Bela merasa sedih mendengar penjelasan Kaila. Ia tahu betul bahwa sahabatnya itu menginginkan sang Kakak kembali seutuhnya kepadanya.

"Yang sabar ya, Kai. Yang terpenting sekarang Kak Fathur kan udah inget sama lo. Dan sebentar lagi pasti akan selalu ada di sisi lo seutuhnya," ucap Bela sambil mengelus tangan Kaila, berusaha menguatkan.

Kaila tersenyum. "Gue gak papa kok, Bel. Kak Fathur inget gue aja itu udah kebahagian terbesar dalam hidup gue."

......

Sepulang sekolah Kaila di jemput oleh Fathur. Lelaki itu mengajak Kaila ke taman untuk sekedar menikmati udara segar. Keduanya duduk di bangku taman yang menghadap ke sebuah danau yang memantulkan cahaya senja.

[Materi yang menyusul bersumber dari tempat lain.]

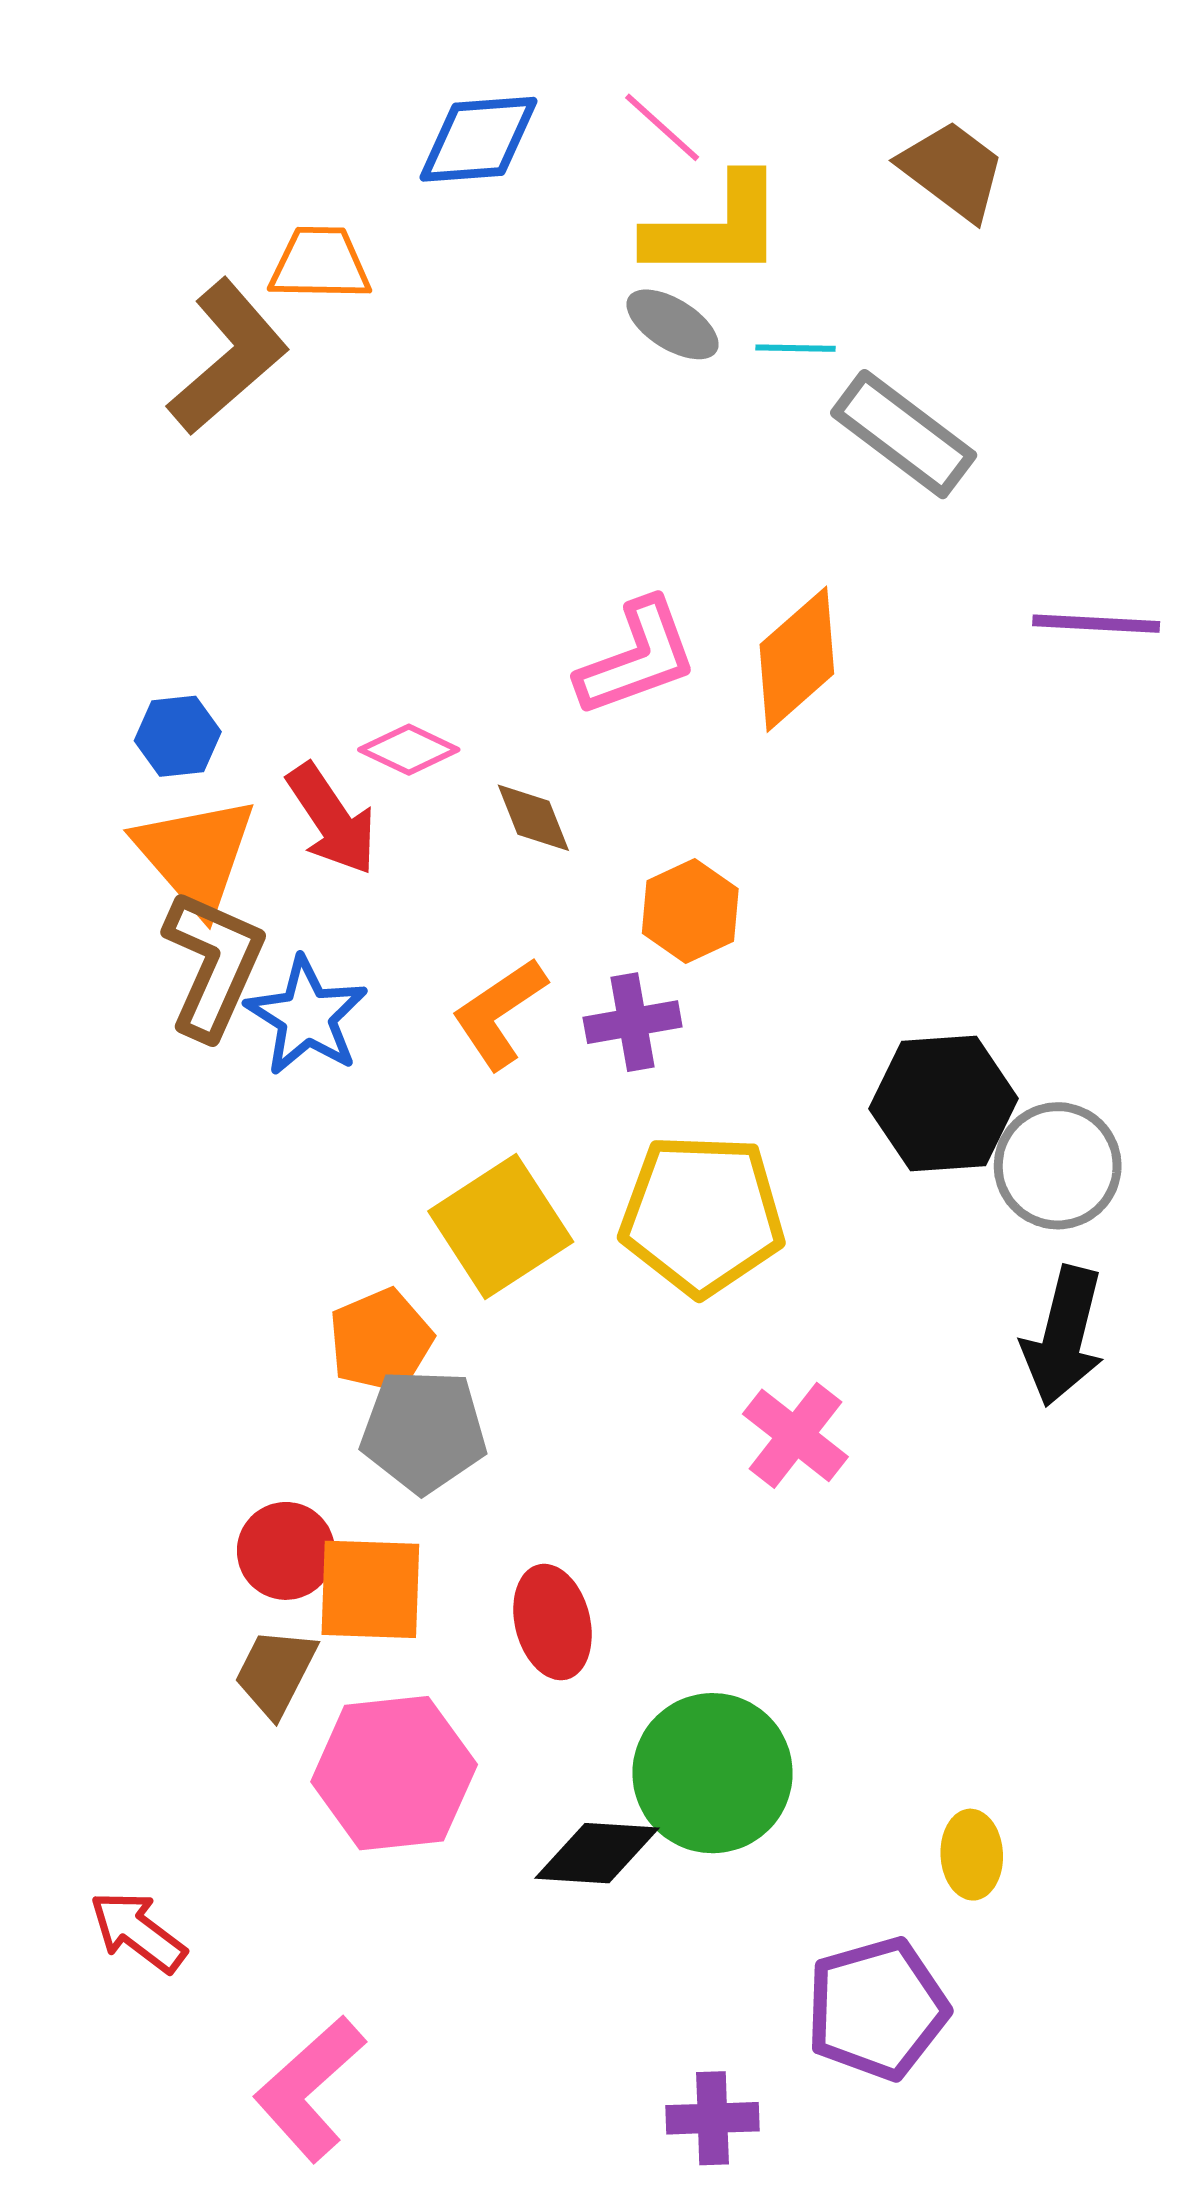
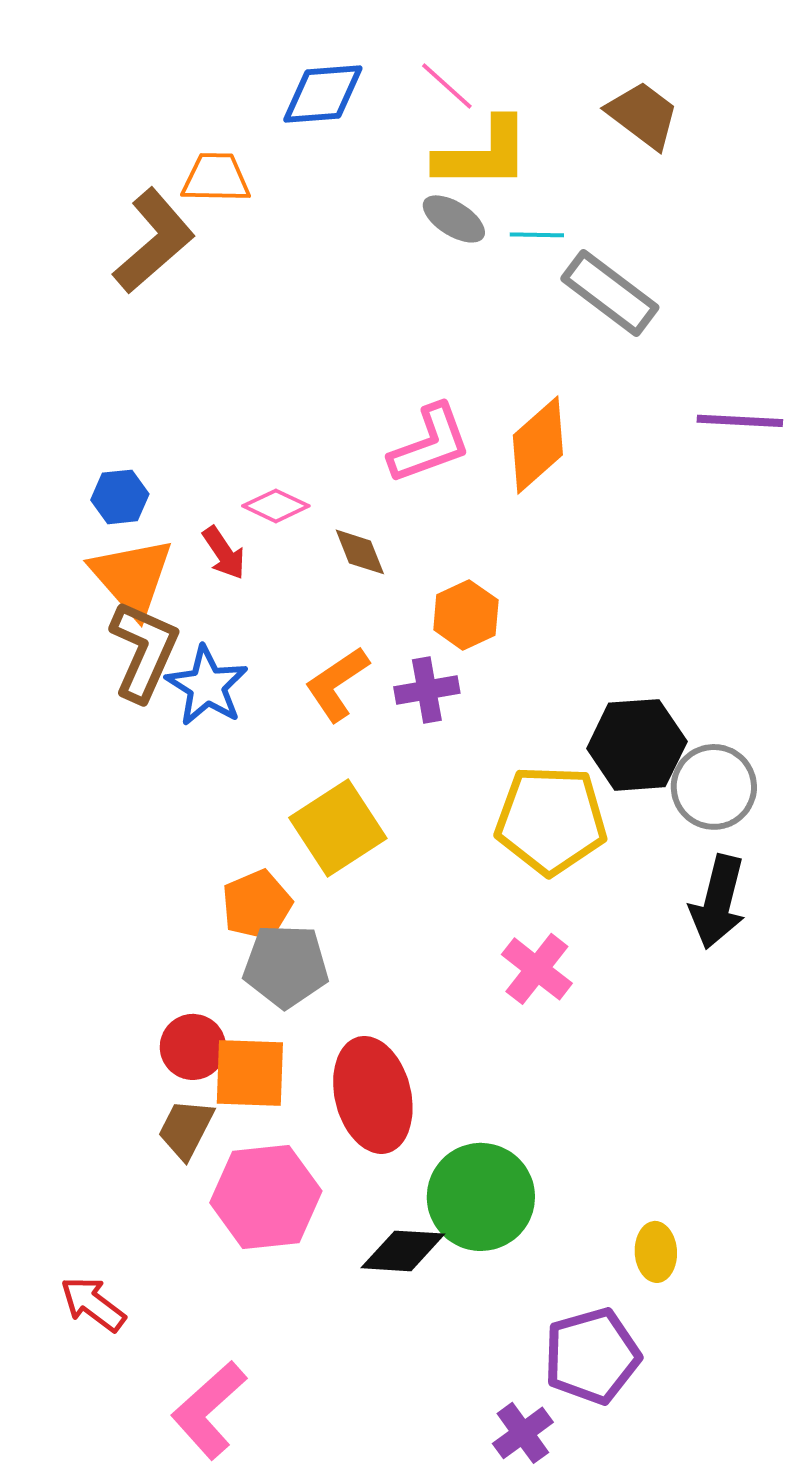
red arrow: (332, 819) -> (224, 553), size x0.7
yellow pentagon: (702, 1215) -> (551, 820), moved
red ellipse: (553, 1622) -> (373, 1095), size x1.5
purple cross: (713, 2118) -> (523, 1433), moved, turned -34

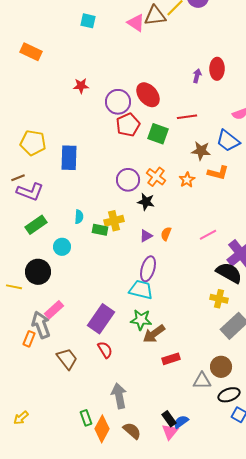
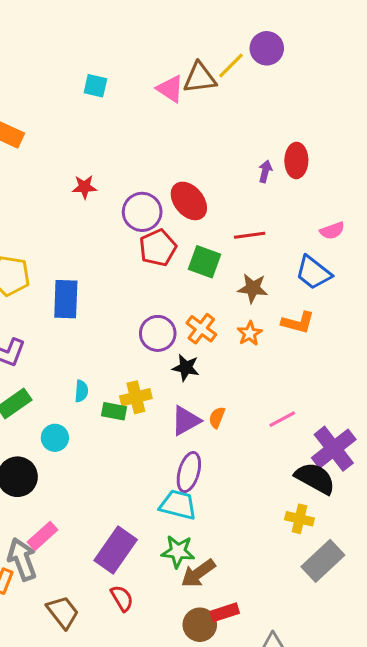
brown star: (201, 151) -> (253, 288), moved
purple triangle: (146, 236) -> (186, 421), size x1.5
brown circle: (221, 367) -> (200, 625), moved

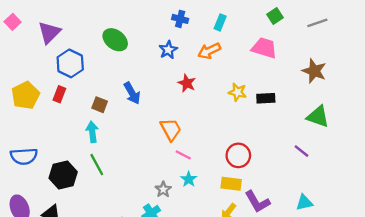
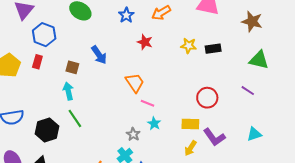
red circle: (238, 155) -> (207, 98), moved

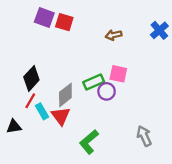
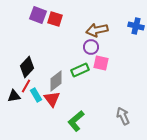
blue cross: (159, 30) -> (136, 26), turned -35
brown arrow: (114, 35) -> (97, 30), size x1.5
purple circle: (107, 91) -> (91, 47), moved
black triangle: (14, 127) -> (14, 96), moved

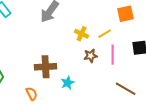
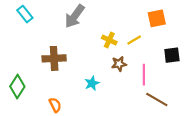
pink line: (113, 55) -> (144, 75), moved
brown cross: (46, 67) -> (54, 58), moved
cyan star: (68, 83) -> (92, 83), moved

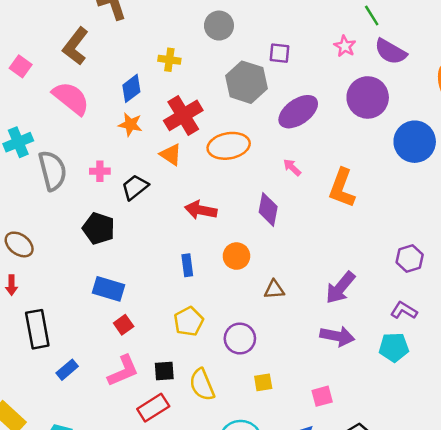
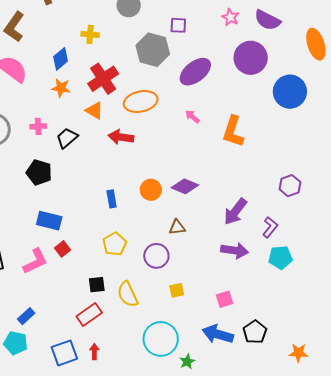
purple diamond: (268, 209) -> (185, 186), moved, turned -76
red arrow: (201, 210) -> (121, 137), moved
brown triangle: (274, 290) -> (177, 227), moved
purple L-shape: (404, 310) -> (270, 227), moved, turned 100
blue rectangle: (67, 370) -> (26, 316), moved
pink L-shape: (123, 371) -> (35, 261), moved

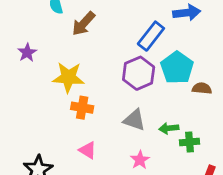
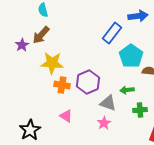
brown arrow: (84, 24) -> (41, 35), moved
purple hexagon: (139, 73) -> (88, 82), moved
gray triangle: (134, 120) -> (108, 103), moved
green arrow: (169, 128) -> (127, 90), moved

"Kakak inget gak dulu waktu di Panti, kita sering banget duduk di bangku Panti Asuhan Sambil liat Sunset sama nunggu adzan. Abis itu kita sholat berjamaah," Kaila bercerita.

Fathur menoleh kemudian tersenyum hangat ke arah sang adik. "Kakak inget. Kamu kan yang ngajakin Kakak karena kamu suka banget sama sunset."

Kaila terdiam sejenak, sedetik kemudian gadis itu mengangguk dan tersenyum manis.  Keduanya saling diam menatap sang mentari yang hendak kembali ke peraduannya.

"Gimana sama Bu Mira dan Siska?" tanya Kaila.

"Kakak gak mungkin ninggalin mereka begitu aja. Karena Kakak merasa berhutang budi sama Mamah Mira dan Siska. Ila yang sabar ya, Kakak janji akan kembali sama Ila."

"Ila gak maksa Kakak buat pergi dari mereka kok. Kakak inget sama Ila aja itu udah kebahagiaan terbesar yang Ila rasakan," ucap Kaila penuh pengertian.

"Kakak tau gak gimana hidup Ila selama gak ada Kakak?"

Fathur menoleh ke arah sang adik yang masih setia menatap indahnya senja.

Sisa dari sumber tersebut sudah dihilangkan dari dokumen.